— DIRECTIONS FOR THIS TASK —
Your reply is to be the lines below, exactly as written, with images omitted.

+++++

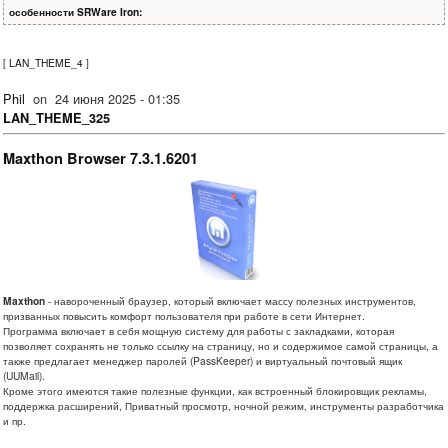
особенности SRWare Iron:
[
LAN_THEME_4
]
Phil
on
24 июня 2025 - 01:35
LAN_THEME_325
Maxthon Browser 7.3.1.6201
Maxthon
- навороченный браузер, который включает массу полезных инструментов,
призванных повысить комфорт пользователя при работе в сети Интернет.
Программа включает в себя мощную систему для работы с закладками, которая
позволяет сохранять не только ссылку на страницу, но и содержимое самой страницы, а
также предлагает менеджер паролей (PassKeeper) и виртуальный почтовый ящик
(UUMail).
Кроме этого имеются такие полезные функции, как встроенный блокировщик рекламы,
поддержка расширений, Приватный просмотр, ночной режим, инструменты разработчика
и пр.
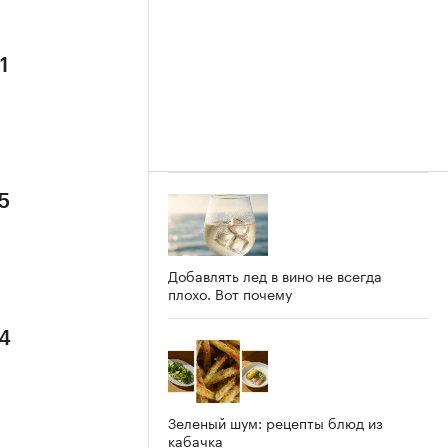
1
5
Добавлять лед в вино не всегда
плохо. Вот почему
 4
Зеленый шум: рецепты блюд из
кабачка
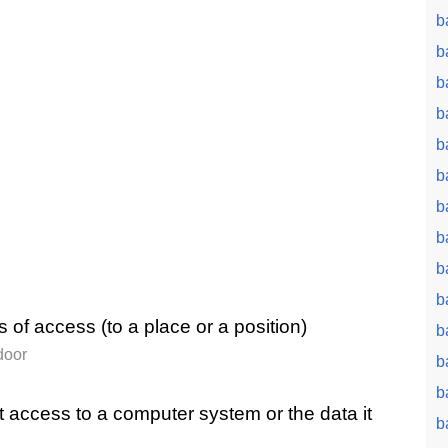
b
b
b
b
b
b
b
b
b
b
of access (to a place or a position)
b
door
b
b
access to a computer system or the data it
b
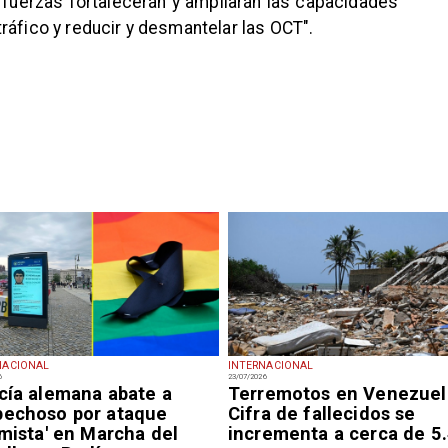
s fuerzas fortalecerán y ampliarán las capacidades
ráfico y reducir y desmantelar las OCT".
NACIONAL
INTERNACIONAL
6
23/07/2026
icía alemana abate a
Terremotos en Venezuel
pechoso por ataque
Cifra de fallecidos se
amista' en Marcha del
incrementa a cerca de 5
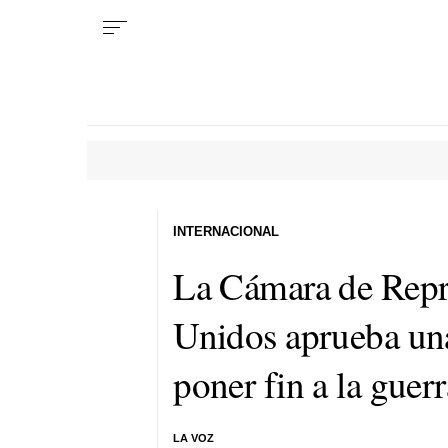
INTERNACIONAL
La Cámara de Repr
Unidos aprueba una
poner fin a la guerr
LA VOZ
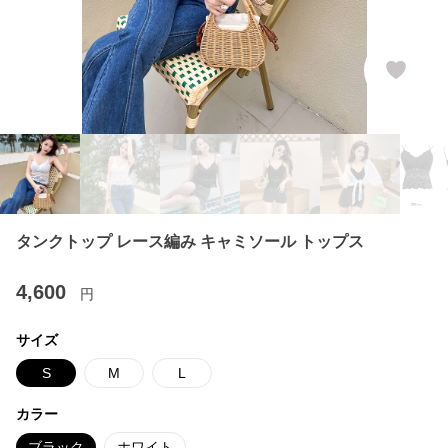
タンクトップ レース編み キャミソール トップス
4,600
円
サイズ
S
M
L
カラー
ブラック
ホワイト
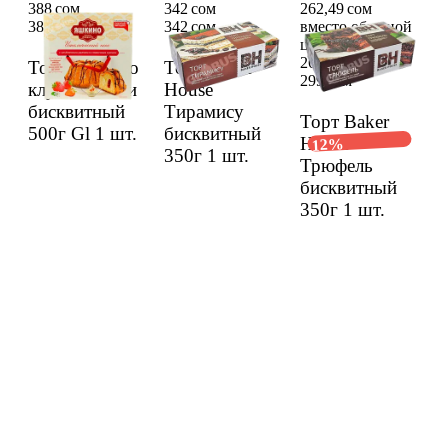
388 сом
342 сом
262,49 сом
388 сом
342 сом
вместо обычной
цены 299 сом
262,49 сом
Торт Яшкино
Торт Baker
299 сом
клубн-сливки
House
бисквит­ный
Тирами­су
Торт Baker
500г Gl
1 шт.
бисквит­ный
House
12%
350г
1 шт.
Трюфель
бисквит­ный
350г
1 шт.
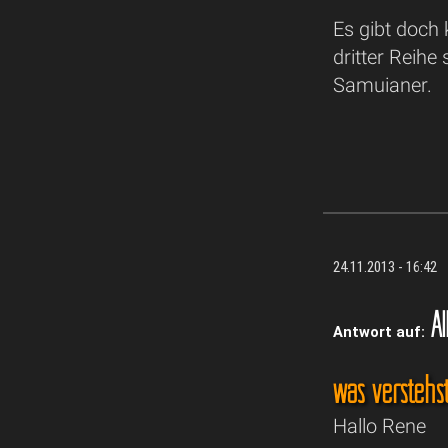
Es gibt doch 
dritter Reihe
Samuianer.
24.11.2013 - 16:42
Al
Antwort auf:
was verstehst
Hallo Rene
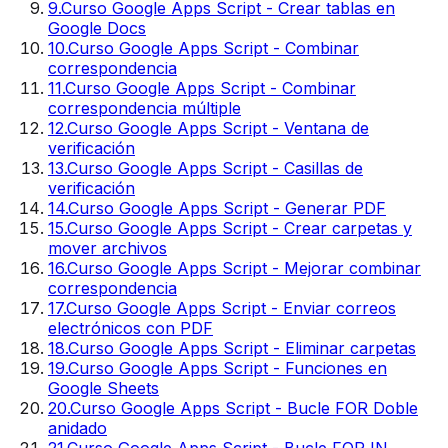
9
.
Curso Google Apps Script - Crear tablas en
Google Docs
10
.
Curso Google Apps Script - Combinar
correspondencia
11
.
Curso Google Apps Script - Combinar
correspondencia múltiple
12
.
Curso Google Apps Script - Ventana de
verificación
13
.
Curso Google Apps Script - Casillas de
verificación
14
.
Curso Google Apps Script - Generar PDF
15
.
Curso Google Apps Script - Crear carpetas y
mover archivos
16
.
Curso Google Apps Script - Mejorar combinar
correspondencia
17
.
Curso Google Apps Script - Enviar correos
electrónicos con PDF
18
.
Curso Google Apps Script - Eliminar carpetas
19
.
Curso Google Apps Script - Funciones en
Google Sheets
20
.
Curso Google Apps Script - Bucle FOR Doble
anidado
21
.
Curso Google Apps Script - Bucle FOR IN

+++++

— WRITTEN SOLUTION —
особенности SRWare Iron:
[
LAN_THEME_4
]
Phil
on
24 июня 2025 - 01:35
LAN_THEME_325
Maxthon Browser 7.3.1.6201
Maxthon
- навороченный браузер, который включает массу полезных инструментов,
призванных повысить комфорт пользователя при работе в сети Интернет.
Программа включает в себя мощную систему для работы с закладками, которая
позволяет сохранять не только ссылку на страницу, но и содержимое самой страницы, а
также предлагает менеджер паролей (PassKeeper) и виртуальный почтовый ящик
(UUMail).
Кроме этого имеются такие полезные функции, как встроенный блокировщик рекламы,
поддержка расширений, Приватный просмотр, ночной режим, инструменты разработчика
и пр.
1
5
Добавлять лед в вино не всегда
плохо. Вот почему
 4
Зеленый шум: рецепты блюд из
кабачка
b
b
b
b
b
b
b
b
b
b
of access (to a place or a position)
b
door
b
b
access to a computer system or the data it
b
s fuerzas fortalecerán y ampliarán las capacidades
ráfico y reducir y desmantelar las OCT".
NACIONAL
INTERNACIONAL
6
23/07/2026
icía alemana abate a
Terremotos en Venezuel
pechoso por ataque
Cifra de fallecidos se
amista' en Marcha del
incrementa a cerca de 5
INTERNACIONAL
La Cámara de Repr
Unidos aprueba una
poner fin a la guerr
LA VOZ
タンクトップ レース編み キャミソール トップス
4,600
円
サイズ
S
M
L
カラー
ブラック
ホワイト
388 сом
342 сом
262,49 сом
388 сом
342 сом
вместо обычной
цены 299 сом
262,49 сом
Торт Яшкино
Торт Baker
299 сом
клубн-сливки
House
бисквит­ный
Тирами­су
Торт Baker
500г Gl
1 шт.
бисквит­ный
House
12%
350г
1 шт.
Трюфель
бисквит­ный
350г
1 шт.
Es gibt doch 
dritter Reihe
Samuianer.
24.11.2013 - 16:42
Al
Antwort auf:
was verstehst
Hallo Rene
9
.
Curso Google Apps Script - Crear tablas en
Google Docs
10
.
Curso Google Apps Script - Combinar
correspondencia
11
.
Curso Google Apps Script - Combinar
correspondencia múltiple
12
.
Curso Google Apps Script - Ventana de
verificación
13
.
Curso Google Apps Script - Casillas de
verificación
14
.
Curso Google Apps Script - Generar PDF
15
.
Curso Google Apps Script - Crear carpetas y
mover archivos
16
.
Curso Google Apps Script - Mejorar combinar
correspondencia
17
.
Curso Google Apps Script - Enviar correos
electrónicos con PDF
18
.
Curso Google Apps Script - Eliminar carpetas
19
.
Curso Google Apps Script - Funciones en
Google Sheets
20
.
Curso Google Apps Script - Bucle FOR Doble
anidado
21
.
Curso Google Apps Script - Bucle FOR IN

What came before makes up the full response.